La conocida presentadora de Telecinco, acostumbrada a dar noticias de los demás, se convirtió esta vez en protagonista de los titulares más íntimos y personales hablando de su vida privada y de su pareja.

Ana Terradillos y Jorge Alcolea.
En la inauguración del Salón de Arte Moderno (SAM), el proyecto que dirige Jorge Alcolea, la presentadora de Telecinco Ana Terradillos no solo acudió como pareja: acudió como alguien que conoce con precisión el engranaje que sostiene una relación cuando la vida profesional exige más de lo que deja. Y así lo explicó sin rodeos. Para ella, el amor tiene una condición fundacional: la admiración. “Yo concibo el amor estando al lado de una persona a la que admiras”, dijo, casi como si estuviera enunciando una ley interna que ha guiado su historia con Alcolea. Una admiración que, subrayó, es mutua y que funciona como el eje que equilibra dos carreras intensas.
Ese equilibrio no se sostiene en grandes gestos, sino en una colección de rutinas pequeñas que la periodista reivindica como auténticos cimientos para su relación de 12 años juntos. La primera: una cena temprana y una hora juntos al final del día, un espacio mínimo pero blindado frente a la agenda de ambos: "Bueno, intentamos cenar juntos, porque yo como me acuesto tan pronto, pues la verdad es que intentamos mantener ahí un horario, es muy poquito, al final es una hora al día".

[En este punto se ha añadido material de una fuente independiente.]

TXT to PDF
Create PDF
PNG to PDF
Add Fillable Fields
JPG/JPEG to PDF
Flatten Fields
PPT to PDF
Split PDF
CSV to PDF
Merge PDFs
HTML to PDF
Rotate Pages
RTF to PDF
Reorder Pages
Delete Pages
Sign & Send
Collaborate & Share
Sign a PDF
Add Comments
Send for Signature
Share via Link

La segunda: un café cada mañana, preparado por él pese a dormir mal o precisamente por eso. Un gesto doméstico, casi insignificante, que la presentadora rescata como símbolo de cuidado cotidiano. No es épico, pero es constante y en su relato, eso pesa más que cualquier declaración grandilocuente: "Jorge duerme muy mal, entonces lo que hacemos es, bueno, pues a la mañana nos levantamos y bueno, me prepara siempre el café. No sé si es bonito o feo".

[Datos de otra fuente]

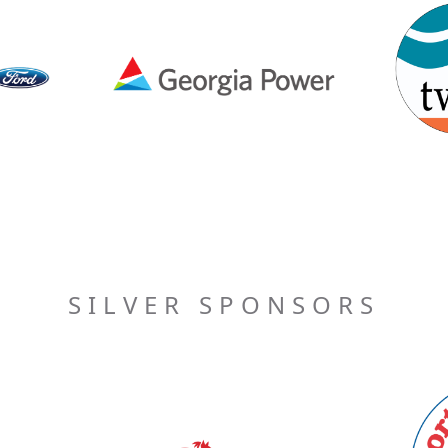
SILVER SPONSORS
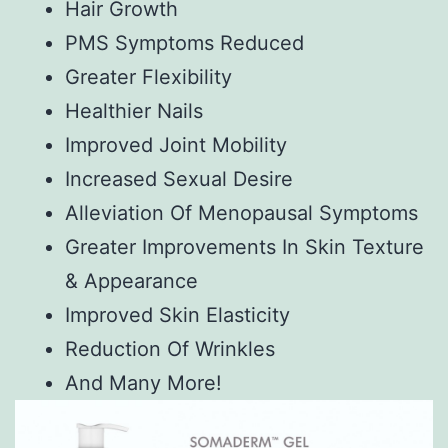
Hair Growth
PMS Symptoms Reduced
Greater Flexibility
Healthier Nails
Improved Joint Mobility
Increased Sexual Desire
Alleviation Of Menopausal Symptoms
Greater Improvements In Skin Texture
& Appearance
Improved Skin Elasticity
Reduction Of Wrinkles
And Many More!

La pareja convive con la presión de dos mundos (el periodístico y el artístico) que rara vez conceden tregua. Sin embargo, Terradillos describe una relación que se sostiene en una mezcla de disciplina emocional y complicidad práctica: admiración como punto de partida, rutinas como sostén y un pacto silencioso para no dejar que el ritmo externo devore lo interno.